Arkadaşlar, Gezi Parkı’ndaki sokak çocukları direnişin ne zaman biteceğini soruyorlarmış, çünkü orada karınları doyuyor günlerdir, çünkü orada arkadaşlık buldular, dışlanmadılar. Ne yazık ki, bu çocukların kendilerini bu yüzden sorumlu hissedip barikatların önüne gittiklerini, eldivenlerle gaz bombalarını geri yolladıklarını duyuyor, resimler...le görüyoruz. Bir çocuğun böyle hissetmesi öyle saf, öyle dürüst, öyle saygı duyulacak bir duygu ki. Lütfen unutmayalım, onlar ÇOCUK. Onların bu şekilde sorumlu hissedip hayatlarını tehlikeye atmaları kabul edilemez.
Onlara çocuk olduklarını hatırlatın, onları kollayın, hayatlarını tehlikeye atmalarına izin vermeyin. Onlara birşey verirken, arkadaşlık ederken bunun karşılıksız bir sevgi olduğunu, onların bunları çocuk oldukları için hak ettiklerini hissettirin. Ve aksini yapanlara karşı tavrınızı koyun.
SOKAK ÇOCUKLARININ BARİKATLARDA HAYATLARINI TEHLİKEYE ATMASINA İZİN VERMEYİN.
Ne şimdi, ne başka bir gün...
Yeşim Dodanlı
Bu sabah bu fotoğraf ve yazıyla başladım güne, İstanbul'da yağmur var İstanbul yıkanıyor.

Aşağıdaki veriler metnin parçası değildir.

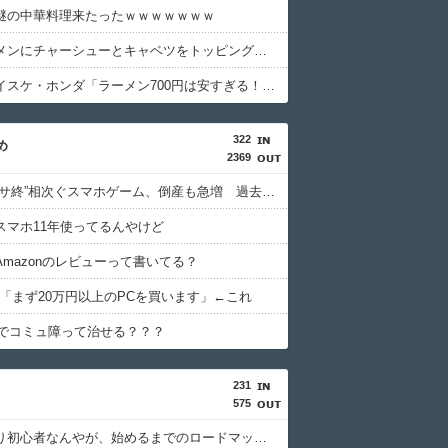
謎の中華料理来たったｗｗｗｗｗｗｗ
家系ラーメンにチャーシューとキャベツをトッピングして食べるのが好き
世界のケイスケ・ホンダ「ラーメン700円は安すぎる！2000円にするべき」
322
め
2369
【悲報】”サ終”相次ぐスマホゲーム、倒産も急増 過去最多ペースで推移
スマホ11年使ってるんやけど
Amazonのレビューって書いてる？
ム「まず20万円以上のPCを買います」←これ
PTでコミュ障って治せる？？？
231
575
ガチの釣り初心者なんやが、始めるまでのロードマップ教えてくれ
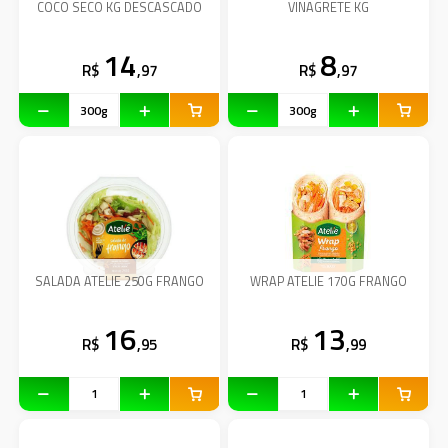
COCO SECO KG DESCASCADO
VINAGRETE KG
14
8
R$
,97
R$
,97
SALADA ATELIE 250G FRANGO
WRAP ATELIE 170G FRANGO
16
13
R$
,95
R$
,99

Gezi parkıyla ilgili başka bir şey yazmayacağım aşağı yukarı ne düşündüğümü biliyorsunuzdur.
Ama bu fotoğraf ? boğazımda bir yumruk geldi oturdu, yağmurdan önce gelmiş hastalarıma zor baktım zira gözlerim dolu dolu şimdi yalnızım.
Ah yavrum kurban olayım ben sana bu hırsızlar memleketinde yediği bir kuru simiti hak etmeye çalışan çocuk.
Okşaya okşaya yüzünü yıkayayım avuçlarımın arasına alıp öpeyim. Yaralı yüreğini bağrıma basayım belki bir nebze kurtulurum utancımdan.
2 yorum:
Gezi parkında olmak isterdim. Çocukları kayıp aileler (iyi niyetli olanlar tabiki, çocuklarına iyi ebeveynlik yapamayanlar değil) çocuklarını orada bulup hak ettikleri gibi yaşamalarını sağlayabilseler keşke.
İçim çok acıdı onları gördüğümde. Allah hepsinin yardımcısı olsun.